Yes I was convinced by the experts here that wood will season in the winter...

...chapped hands and lips are the result of the dryness of winter weather. Our wood is outside and covered...of course we have a couple of cords salted away in the woodshed in case of a blizzard but for regular use we draw on our outside wood.
 
I think it would depend on what 'storage' is. The wood may dry some below freezing (probably through the same processes responsible for freezer burn and/or freeze drying) - but I think that amount of drying, in relation to actual 'seasoning' which takes place during a good, hot summer day, is going to be very small. So storing the wood outside in a pile versus outside in a wood shed probably won't make too much difference. Outside versus in a somewhat heated space - (ie basement, garage, etc) - you might be slightly ahead to put it in the heated space which would mean lower relative humidity in the air and hopefully above freezing, so the water is a liquid.

Either way, it's getting pretty late in the year to think about drying wood for this burning season.
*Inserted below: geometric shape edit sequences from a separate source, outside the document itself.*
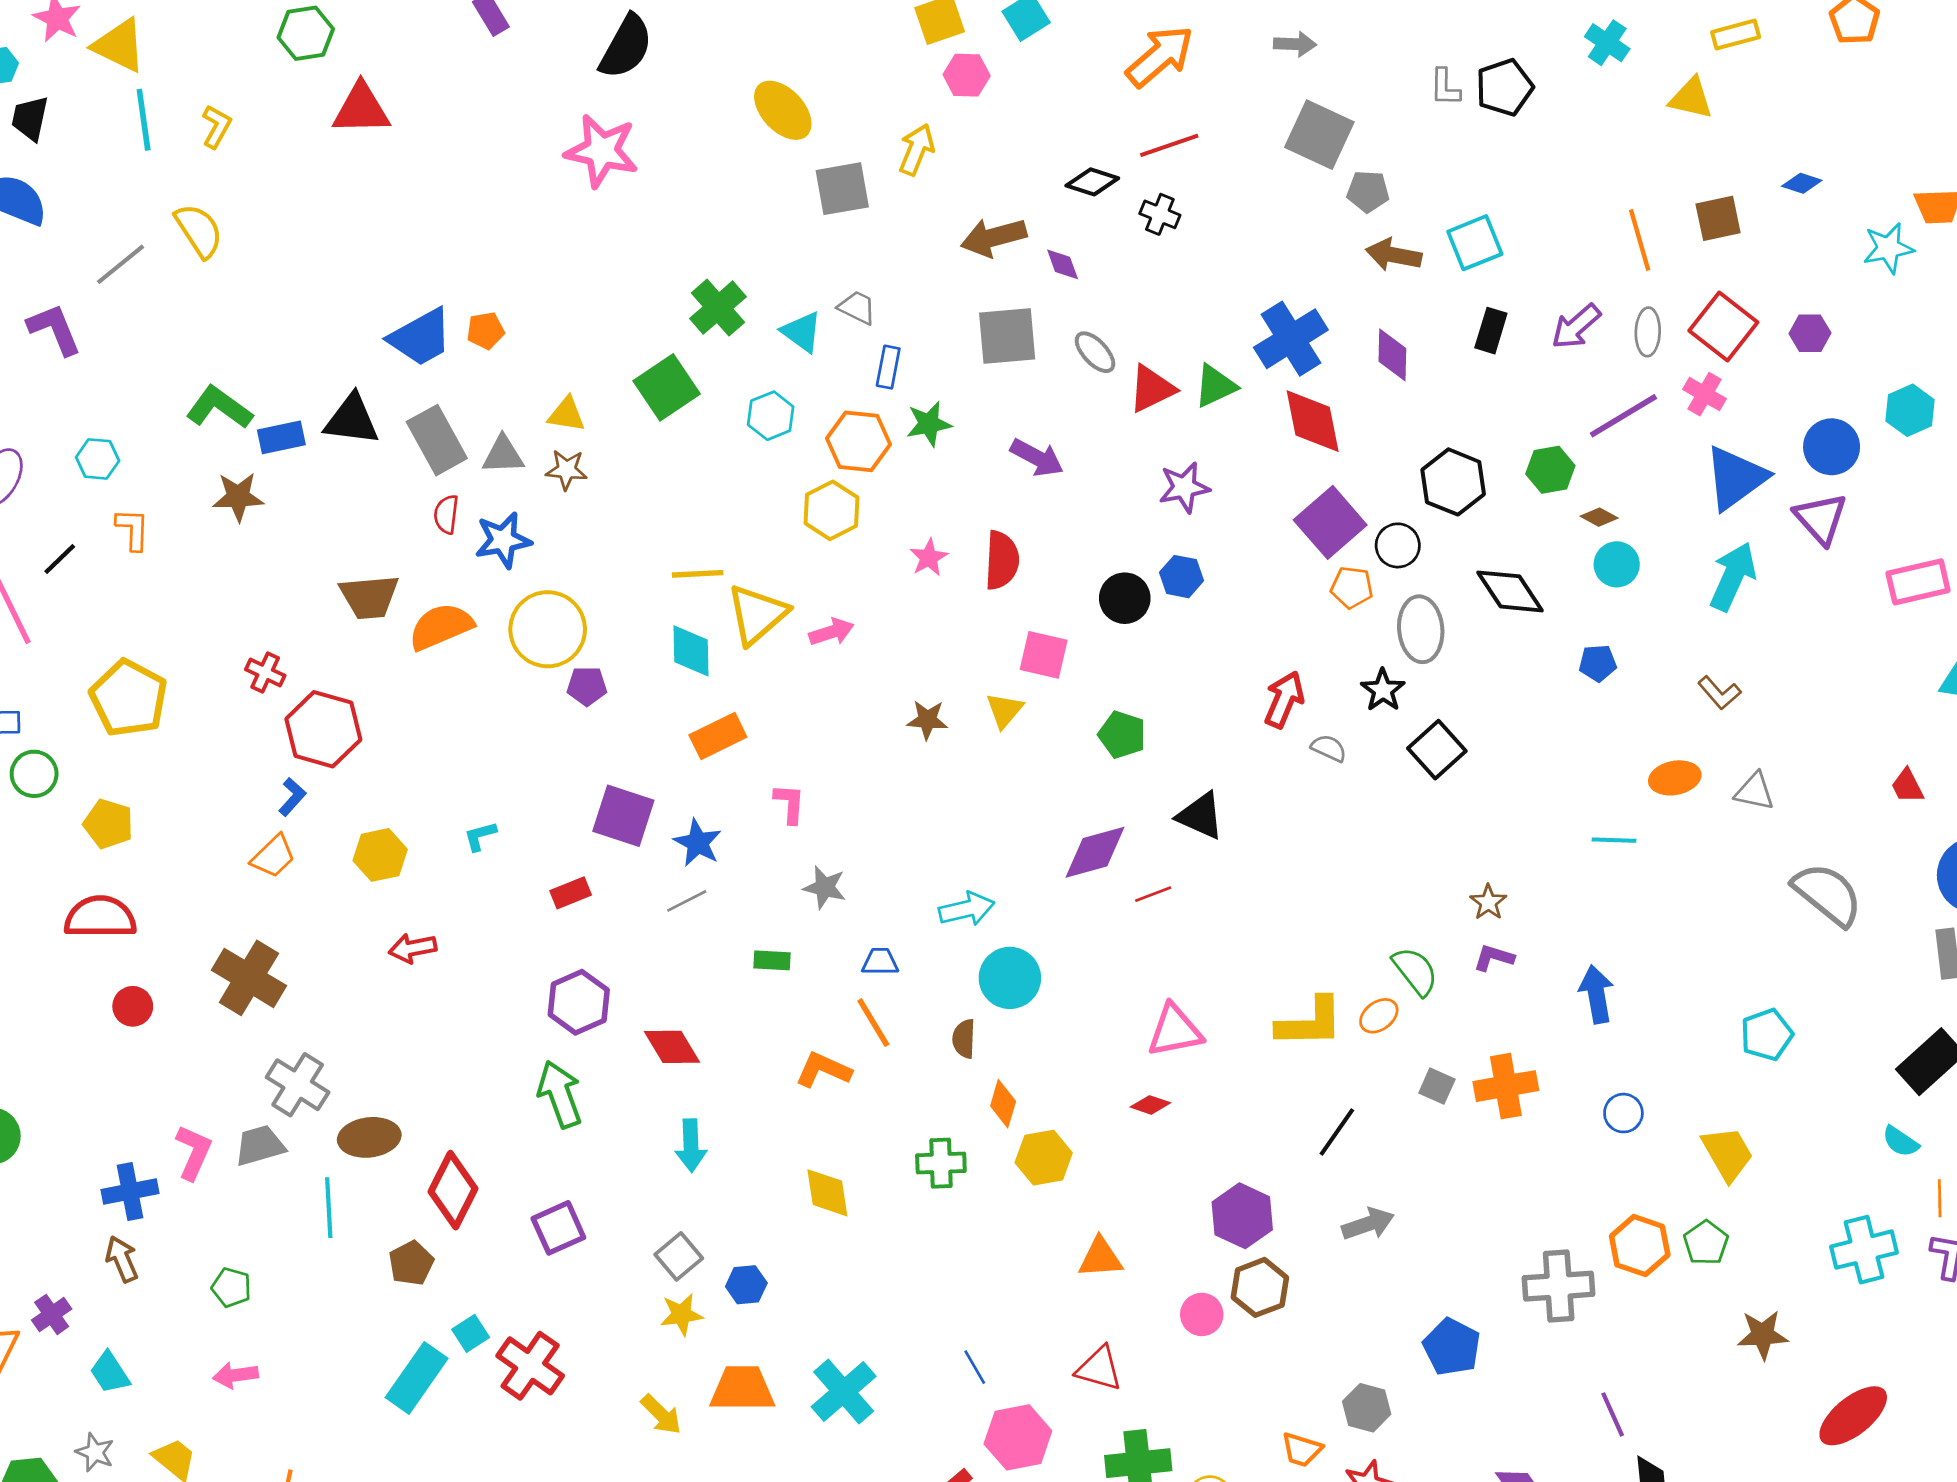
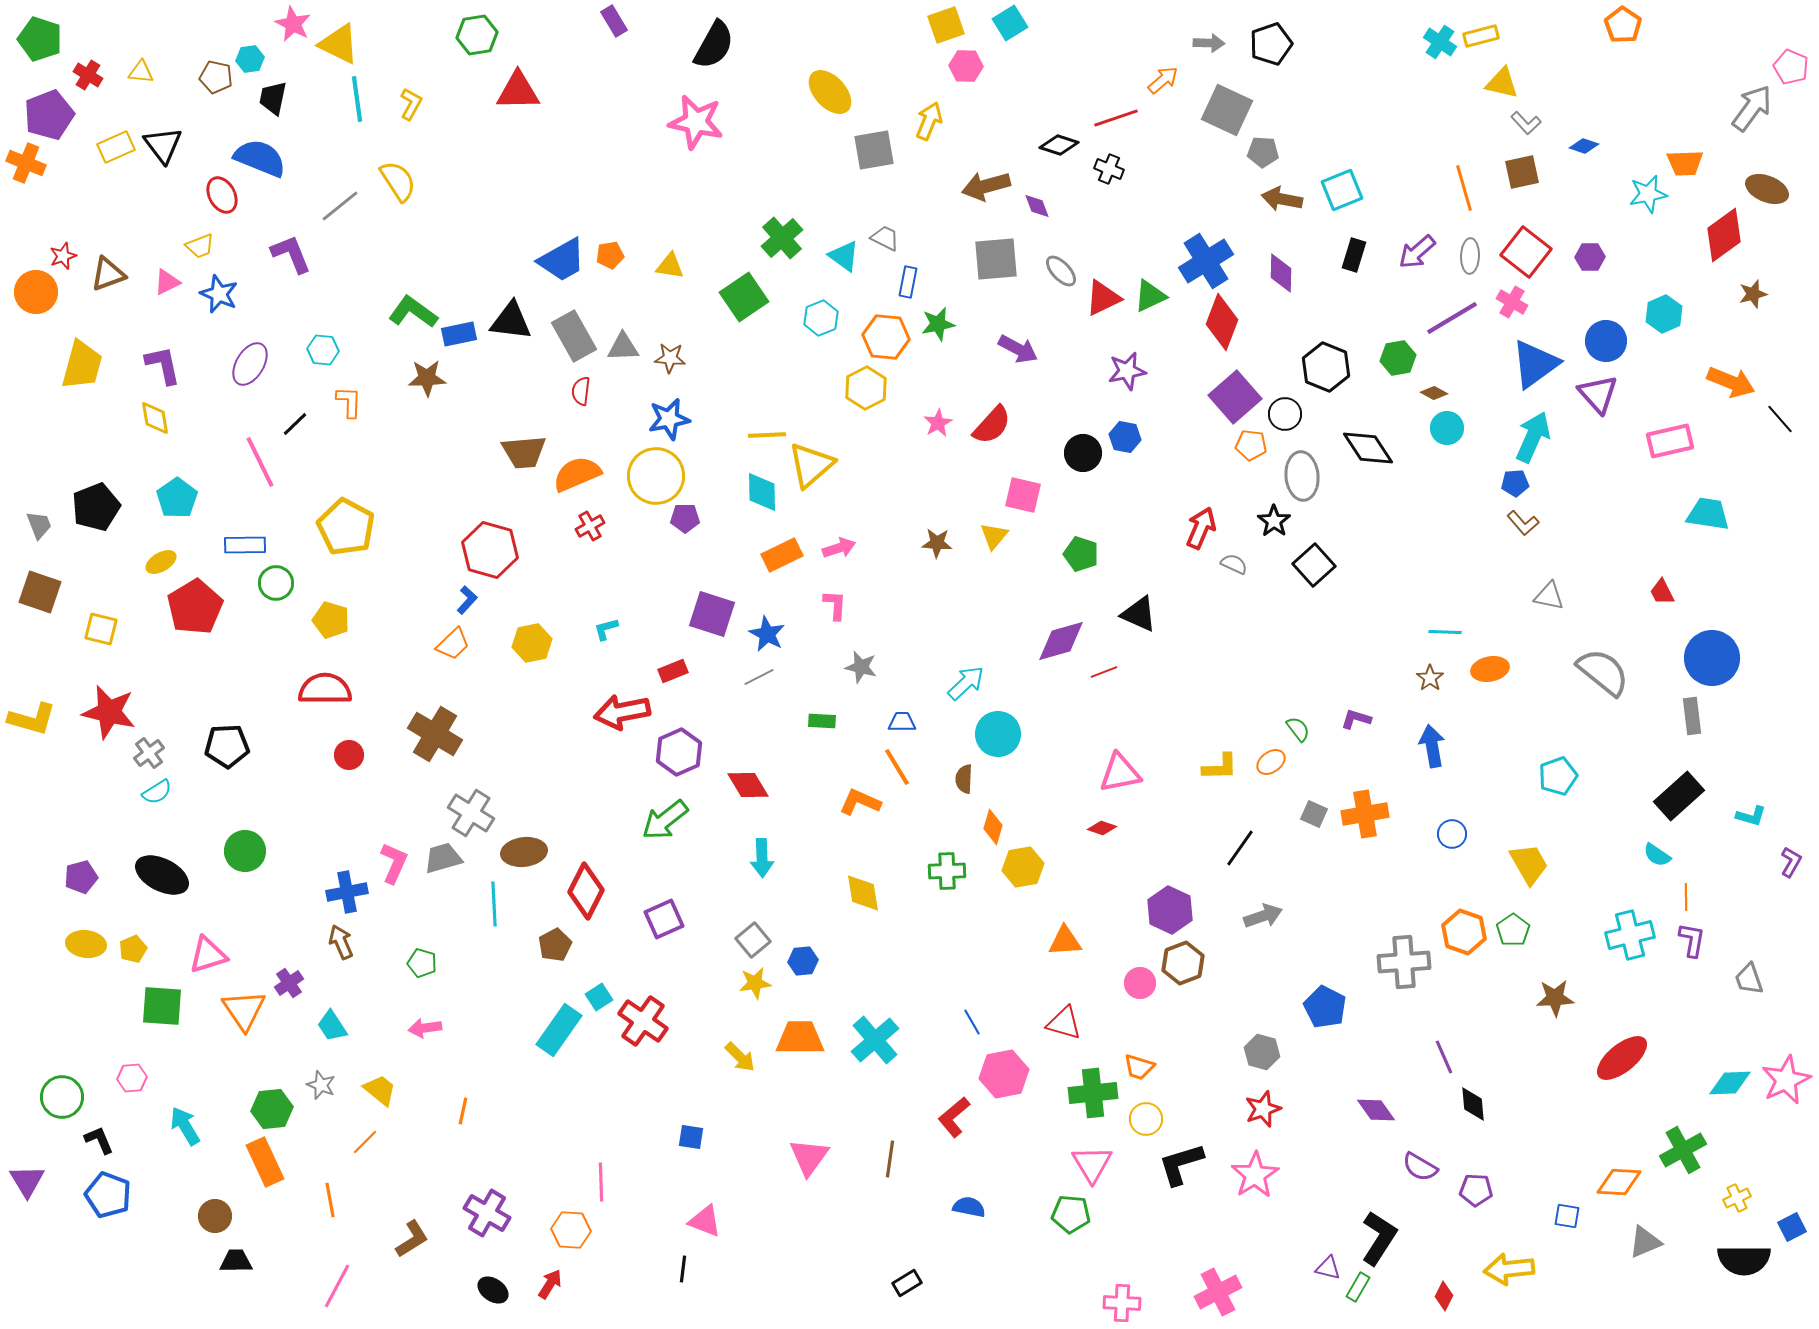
yellow rectangle: (1736, 35) -> (1481, 36), moved
orange arrow: (1160, 56) -> (1163, 80), moved, size x0.6
gray L-shape: (1445, 87) -> (1526, 123), moved, turned -44
black pentagon: (1505, 87) -> (1271, 44), moved
yellow triangle: (567, 414) -> (670, 266), moved
red diamond: (1313, 421) -> (1222, 322), turned 32
blue star: (503, 540) -> (669, 419), moved
red semicircle: (1002, 560) -> (992, 425), turned 39
pink arrow: (831, 632) -> (839, 548), moved
blue pentagon: (1598, 663) -> (1515, 483), moved
red cross: (265, 672) -> (590, 526), moved, turned 36
orange ellipse: (1675, 778) -> (1490, 669), moved
brown star: (1488, 902) -> (1430, 678), moved
cyan arrow: (967, 909) -> (966, 683), turned -30
red arrow: (412, 948) -> (622, 712), moved, size x1.6
green semicircle: (1415, 971) -> (1298, 729), size x0.7
yellow L-shape: (1310, 1023) -> (1220, 767), size x0.7
green arrow: (560, 1094) -> (665, 820), turned -108
orange trapezoid: (1302, 1450) -> (1139, 1067), moved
Wood drying now for next season would probably be seasoned regardless of the location.
 
Keep it exposed to the sun and it will dry.
 
Dry air will remove moisture even from ice.
Wind will increase this ability.
 
If we're talking 32 celcius, hell yes it will.
 
But which is better . . .

1) Gaining an extra 2% MC, or

2)Having the 180lb load of wood pre heated to say 50 deg ??
 
ISeeDeadBTUs said:
But which is better . . .

1) Gaining an extra 2% MC, or

2)Having the 180lb load of wood pre heated to say 50 deg ??

Well, lets see...mathematically (and making a few assumptions:) [ wow, it's a slow day to work through this!]

180 lbs of wood, 2% moisture = 180 lbs wood x 0.02 = 3.6 pounds of water

Heat required to vaporize 3.6 lbs of frozen water =

Ice @ 32F to water @ 32F = 144 btu/lb x 3.6lb = 518 btu
Water @32F to water @ 212 F = 1 btu/lb per degree = 1 x 3.6 x 180 = 648 btu
Water @ 212F to steam @ 212F = 540 btu/lb x 3.6 lb = 1944 btu

So, assuming you had 180 lbs of frozen wood @ 15% MC, you'd expect about 7600 btu/lb or 180 x 7600 = 1.368 million btu. (call it 1.4 million btu for a round number) If that wood had 17% MC at the same starting temp, you'd expect (518 + 648 + 1944) = 3100 btu to be used simply vaporizing the additional water. You'd only get ~ 1.396 million btu out.

ie - the wet wood cost you 3100 btu

For cold wood, It looks like most hardwoods have a specific heat of ~ .287 btu/lb-F, so to raise 180 lbs of wood from 32F to 50F would take 180 x (50F-32F) x .287 = 1446 btu

so warming the wood saved 1446 btu

Overall, on these specific conditions, you'd be better off with dry wood versus warm wood. Though you also have to consider where the warmth for the wood came from in the first place...if it happened to be solar or some other external source, then this is truly a gain. If the heat came from simply being in the same room from the stove - then you've only moved heat from the room into the wood...you haven't really gained anything.
 
It's more than that. Water is known to decrease the efficiency of the burn- as in- smoke and soot. That means that some heat is lost because it is never combusted and just goes into particles and creosote.
 
cozy heat said:
ISeeDeadBTUs said:
But which is better . . .

1) Gaining an extra 2% MC, or

2)Having the 180lb load of wood pre heated to say 50 deg ??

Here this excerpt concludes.